The case is a preliminary skirmish in a dispute about a lease renewal for the oil terminal at the Port of Immingham. Humber Oil and its landlord Associated British Ports (ABP) (both large scale commercial enterprises) are in competition with each other to provide the same service.   The case raises interesting issues for anyone in a dominant position in their market with the obvious examples being the owners of other ports, motorway service stations, airports and some shopping centre owners.

During the Humber Oil Terminals Trustee Limited v Associated British Ports case, ABP accepted that they were in a dominant position in their market. Under the Landlord and Tenant Act 1954, the tenant had a right to request a new lease at an open market rent, but ABP used one of the limited statutory grounds to oppose this specifying that they required the terminal for their own use.   This was following years of inconclusive negotiations during which ABP requested a high rent for the new lease.

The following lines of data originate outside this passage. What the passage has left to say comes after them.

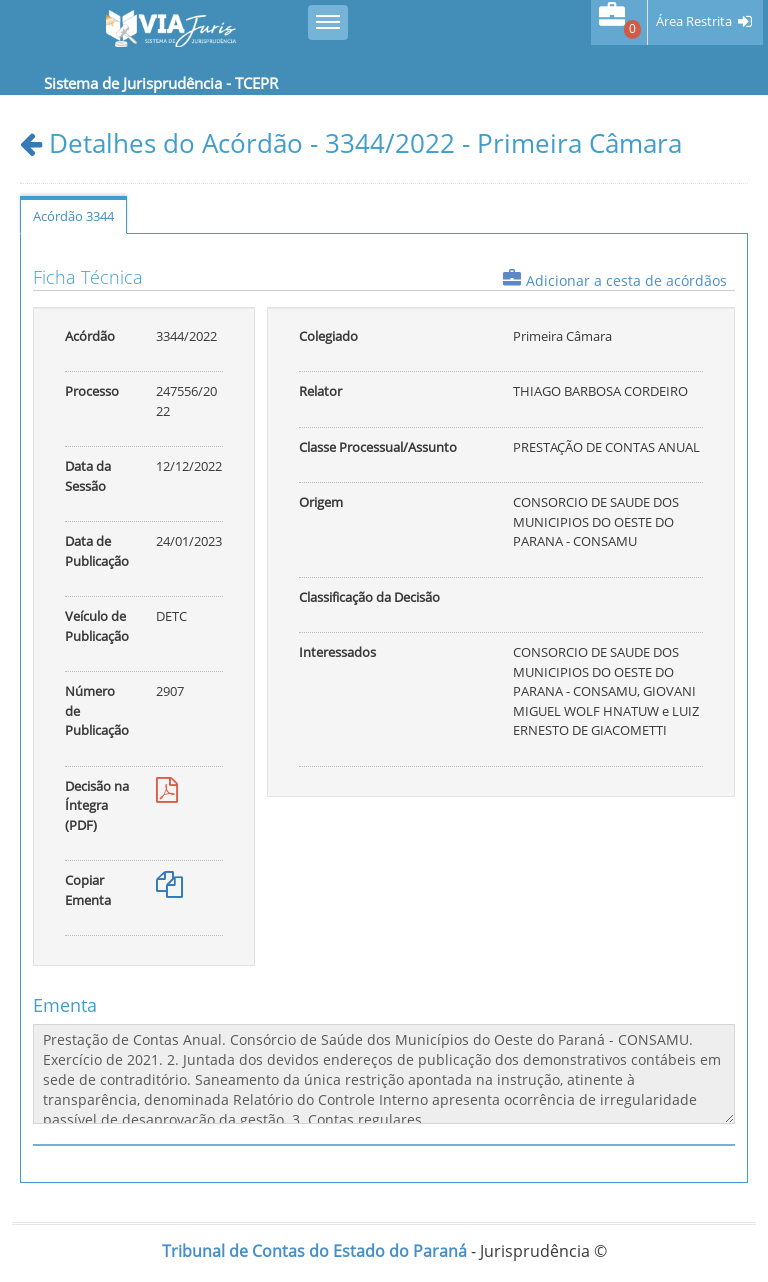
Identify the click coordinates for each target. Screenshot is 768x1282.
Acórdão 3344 (73, 216)
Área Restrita (694, 21)
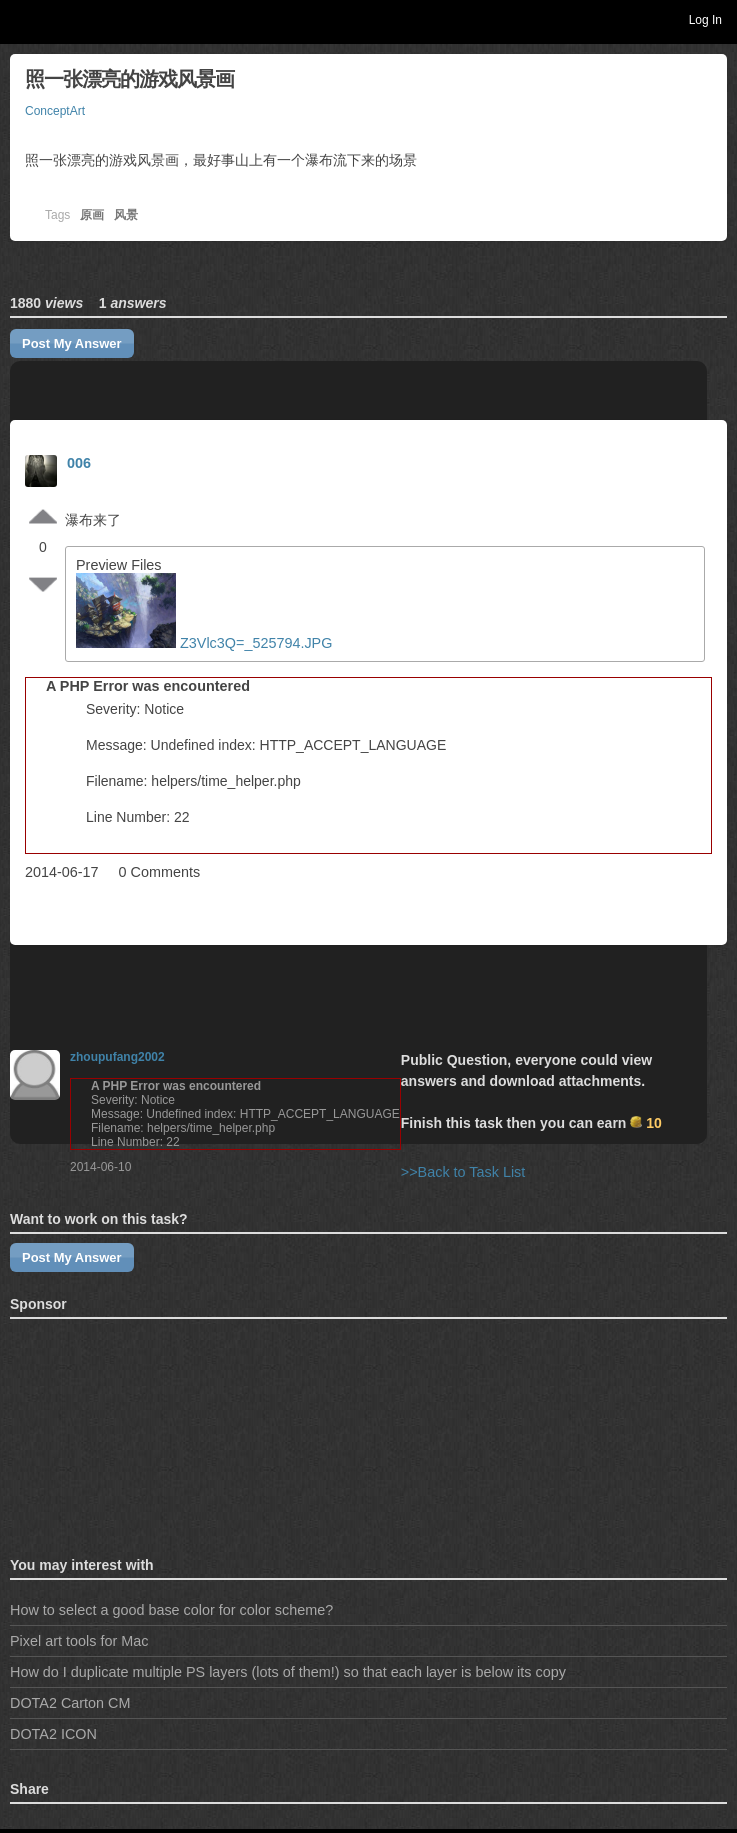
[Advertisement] (110, 1434)
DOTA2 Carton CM (70, 1703)
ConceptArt (55, 111)
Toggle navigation (24, 19)
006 (79, 463)
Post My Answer (72, 343)
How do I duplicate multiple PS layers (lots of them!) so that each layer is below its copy (288, 1672)
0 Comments (160, 872)
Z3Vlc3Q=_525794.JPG (206, 643)
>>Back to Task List (463, 1172)
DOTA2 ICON (53, 1734)
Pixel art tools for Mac (79, 1641)
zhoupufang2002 (117, 1057)
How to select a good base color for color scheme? (171, 1610)
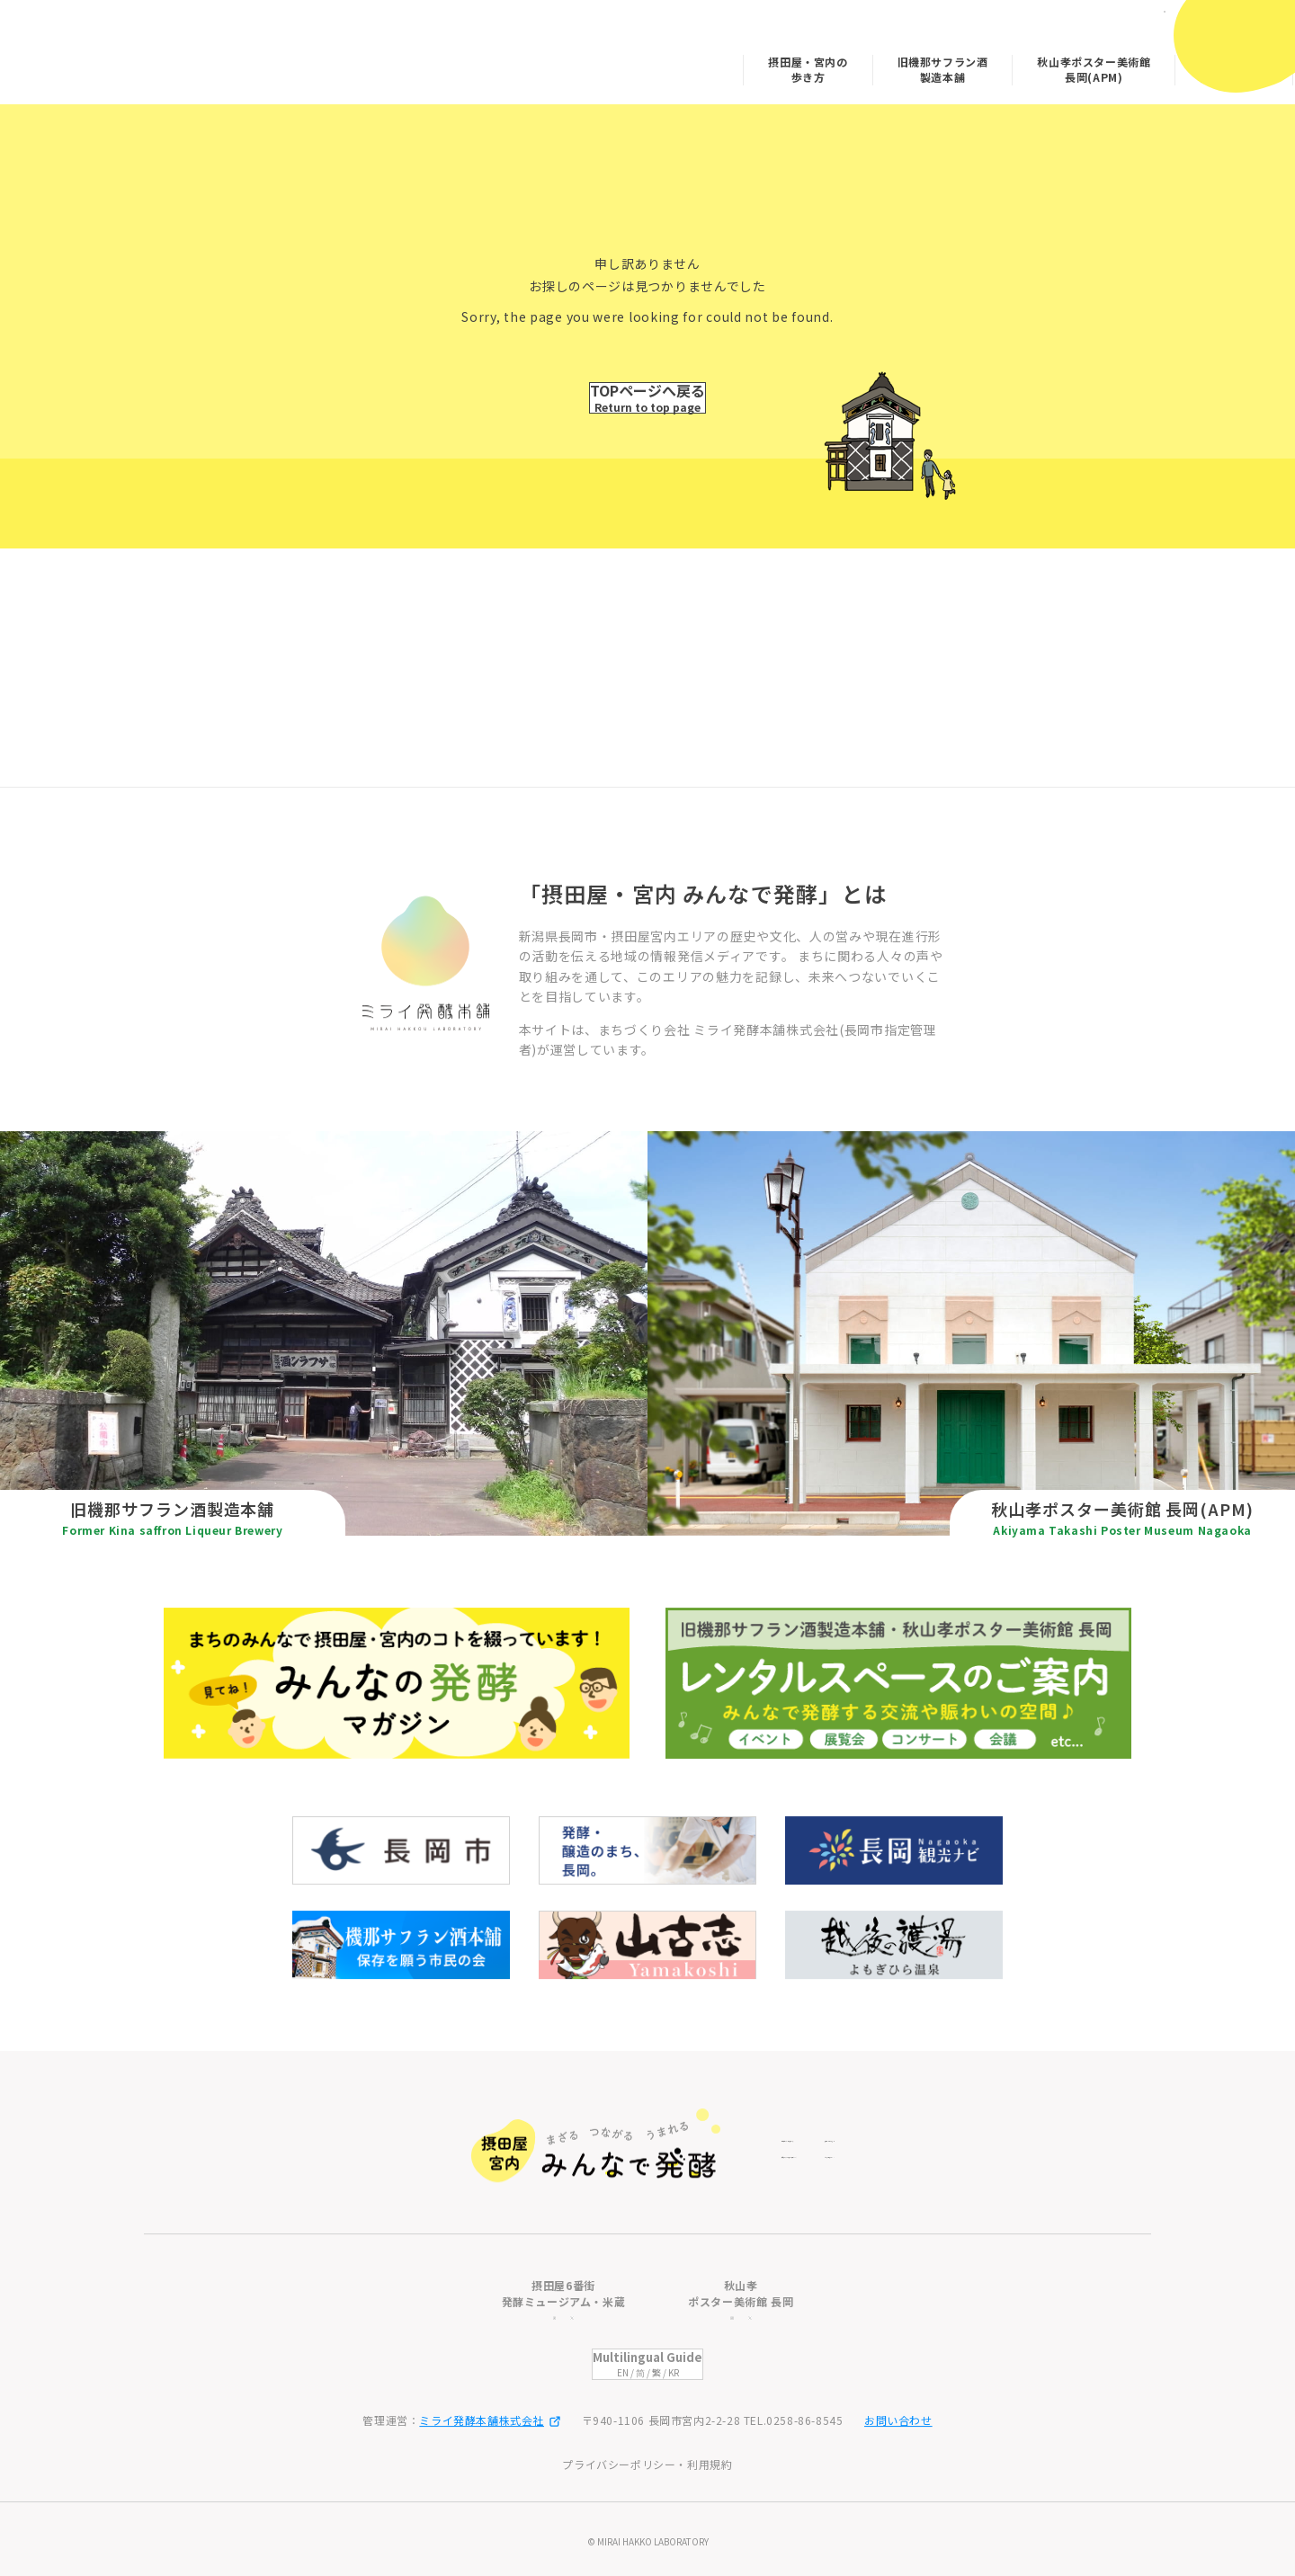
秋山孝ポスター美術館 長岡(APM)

The question was, did the landlord abuse its dominant position by relying on its statutory right to oppose the grant of a new lease or by requesting a high rent in the lease negotiations? The High Court (in a preliminary judgement about pleadings) said this could not be argued by the tenant in its application for the new lease but we have not necessarily heard the last of this case or the issues involved.

The tenant had 1954 Act rights to a new lease so the landlord’s proposal of high rent figures were just part of a negotiation and could not be an abuse of a dominant position. The Court had jurisdiction to decide the rent if the parties did not agree.

The tenant only started to argue competition law issues at a late stage in the case and may have been using this as a tactic to try to negotiate a rent at less than market rate which is what would be awarded on a 1954 Act lease renewal.

What landlords in a dominant position face when dealing with tenants or occupiers who do not have 1954 Act rights is, however another thing. Careful pleading of anti-competitive behaviour at the right stage of a transaction could cause a dominant landlord to have more competition law worries than ABP faced here.

The High Court emphasised the serious nature of allegations of anti-competitive behaviour and criticised the tenant’s pleadings in the case because they had not dealt with the facts adequately. The landlord was left not knowing what anti-competitive behaviour it needed to defend. The Court also confirmed the fact that competition law cannot be used to prevent profit and there is a growing recognition in competition law cases of the need for those who provide vital infrastructure in the UK to make the profits necessary to justify future investment.

However, the competition law issues relating to the landlord requiring the property for its own use may come up in the next stage of this case (if it continues) when the landlord defends the tenant’s claim for a new lease to be granted to it.

Land owners will need to understand if they are in a dominant position in their market and any businesses relying on potentially anti-competitive restrictions should consider their approach to property transactions in this light.